Document Type: Original Research

Authors

1 PhD Candidate, Physical Therapy Department, School of Rehabilitation Sciences, Shiraz University of Medical Sciences, Shiraz, Iran

2 Cardiologist, Interventionist, Full professor, Clinical education improvement research center, Shiraz University of Medical Sciences, Shiraz, Iran

3 PhD of Biostatistics, Department of Biostatistics, Shiraz University of Medical Sciences, Shiraz, Iran

4 PhD of Physiotherapy, Associated professor, Physical Therapy Department, School of Rehabilitation Sciences, Shiraz University of Medical Sciences, Shiraz, Iran

5 Rehabilitation Sciences Research Center, Shiraz University of Medical sciences, Shiraz, Iran

Abstract

Background: This study aims to evaluate the effect of exercise training on heart rate variability (HRV) and to determine the correlation between parameters of HRV and the ejection fraction in patients with heart failure after percutaneous coronary intervention.
Material and Methods: Fifty patients with left ventricular ejection fraction ≤ 40% undergone percutaneous coronary intervention were randomly allocated in either an exercise training (ET) group or a control group. The ET group performed exercise training for 45 minutes, three times a week for seven weeks. Patients in both groups received a leaflet for daily exercising at home.
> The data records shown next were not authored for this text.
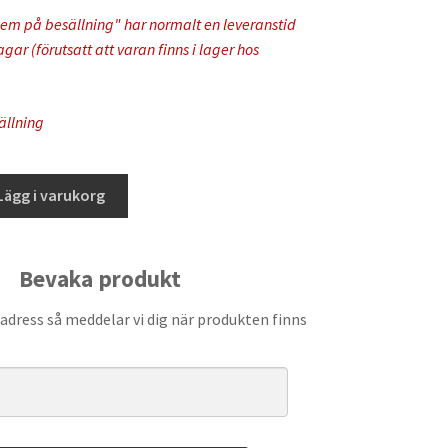
em på besällning" har normalt en leveranstid
ar (förutsatt att varan finns i lager hos
ällning
Lägg i varukorg
Bevaka produkt
adress så meddelar vi dig när produkten finns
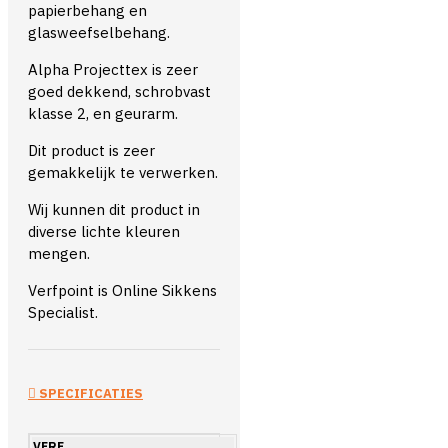
papierbehang en
glasweefselbehang.
Alpha Projecttex is zeer
goed dekkend, schrobvast
klasse 2, en geurarm.
Dit product is zeer
gemakkelijk te verwerken.
Wij kunnen dit product in
diverse lichte kleuren
mengen.
Verfpoint is Online Sikkens
Specialist.
SPECIFICATIES
VERF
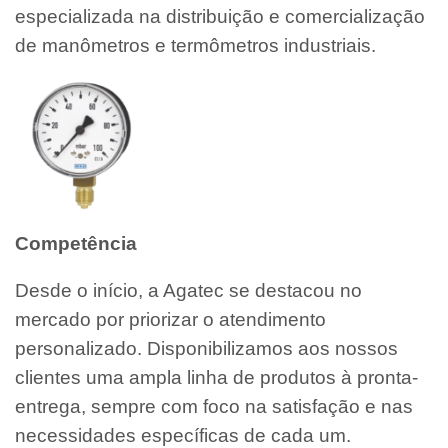
especializada na distribuição e comercialização
de manômetros e termômetros industriais.
Competência
Desde o início, a Agatec se destacou no
mercado por priorizar o atendimento
personalizado. Disponibilizamos aos nossos
clientes uma ampla linha de produtos à pronta-
entrega, sempre com foco na satisfação e nas
necessidades específicas de cada um.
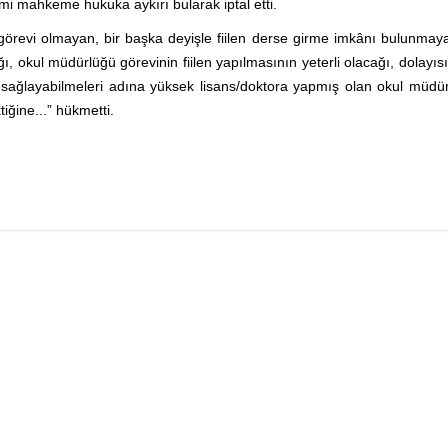
emi mahkeme hukuka aykırı bularak iptal etti.
görevi olmayan, bir başka deyişle fiilen derse girme imkânı bulunmay
 okul müdürlüğü görevinin fiilen yapılmasının yeterli olacağı, dolayısı
tkı sağlayabilmeleri adına yüksek lisans/doktora yapmış olan okul müdü
iğine...” hükmetti.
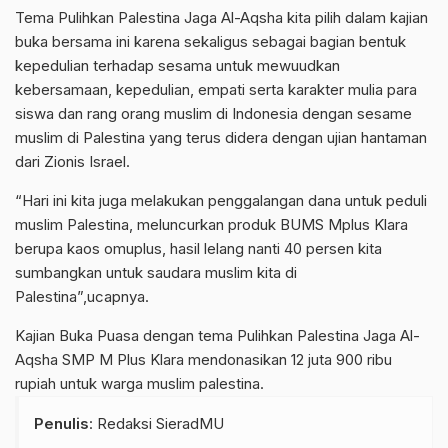
Tema Pulihkan Palestina Jaga Al-Aqsha kita pilih dalam kajian
buka bersama ini karena sekaligus sebagai bagian bentuk
kepedulian terhadap sesama untuk mewuudkan
kebersamaan, kepedulian, empati serta karakter mulia para
siswa dan rang orang muslim di Indonesia dengan sesame
muslim di Palestina yang terus didera dengan ujian hantaman
dari Zionis Israel.
“Hari ini kita juga melakukan penggalangan dana untuk peduli
muslim Palestina, meluncurkan produk BUMS Mplus Klara
berupa kaos omuplus, hasil lelang nanti 40 persen kita
sumbangkan untuk saudara muslim kita di
Palestina”,ucapnya.
Kajian Buka Puasa dengan tema Pulihkan Palestina Jaga Al-
Aqsha SMP M Plus Klara mendonasikan 12 juta 900 ribu
rupiah untuk warga muslim palestina.
Penulis
: Redaksi SieradMU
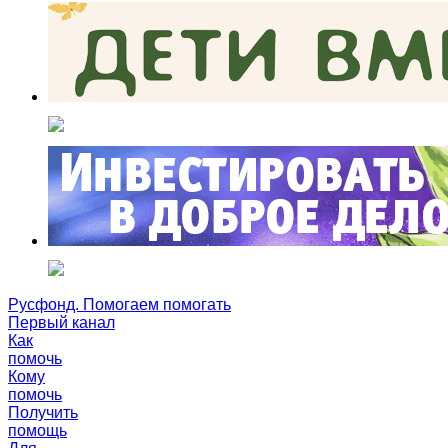
Русфонд. Помогаем помогать
Первый канал
Как
помочь
Кому
помочь
Получить
помощь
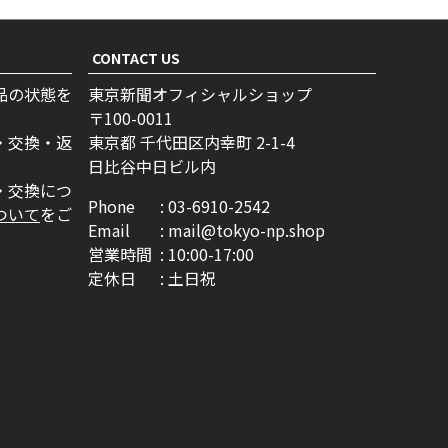
CONTACT US
品の状態を
東京新聞オフィシャルショップ
100-0011
・交換・返
東京都 千代田区内幸町 2-1-4
日比谷中日ビル内
・交換につ
Phone
03-6910-2542
ついて
をご
Email
mail@tokyo-np.shop
営業時間
10:00-17:00
定休日
土日祝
HRV parameters comprising, the standard deviation of normal R-R intervals (SDNN), the square root of the mean of the squares of successive R-R intervals differences (RMSSD) ,the percentage of successive R-R intervals differing from more than 50 ms (PNN50), using 24-hour Holter electrocardiographic monitoring was measured.
Results: After the intervention, the SDNN improved in the ET group (P=0.002), while changes in all remaining HRV indices were insignificant (P≥0.05). The control group showed no significant changes in any HRV parameters (P≥0.05). Changes in SDNN in the ET group were significantly different from the control group (P=0.003). At baseline, our results revealed a significant weak correlation between ejection fraction and SDNN (r =0.279, P=0.047). However, ejection fraction did not correlate significantly with RMSSD and PNN50.
Conclusion: Exercise training is safe and feasible in post percutaneous coronary intervention patients, even in those with reduced ejection fraction. In a seven-week period, exercise training was effective in improving HRV in heart failure patients after percutaneous coronary intervention.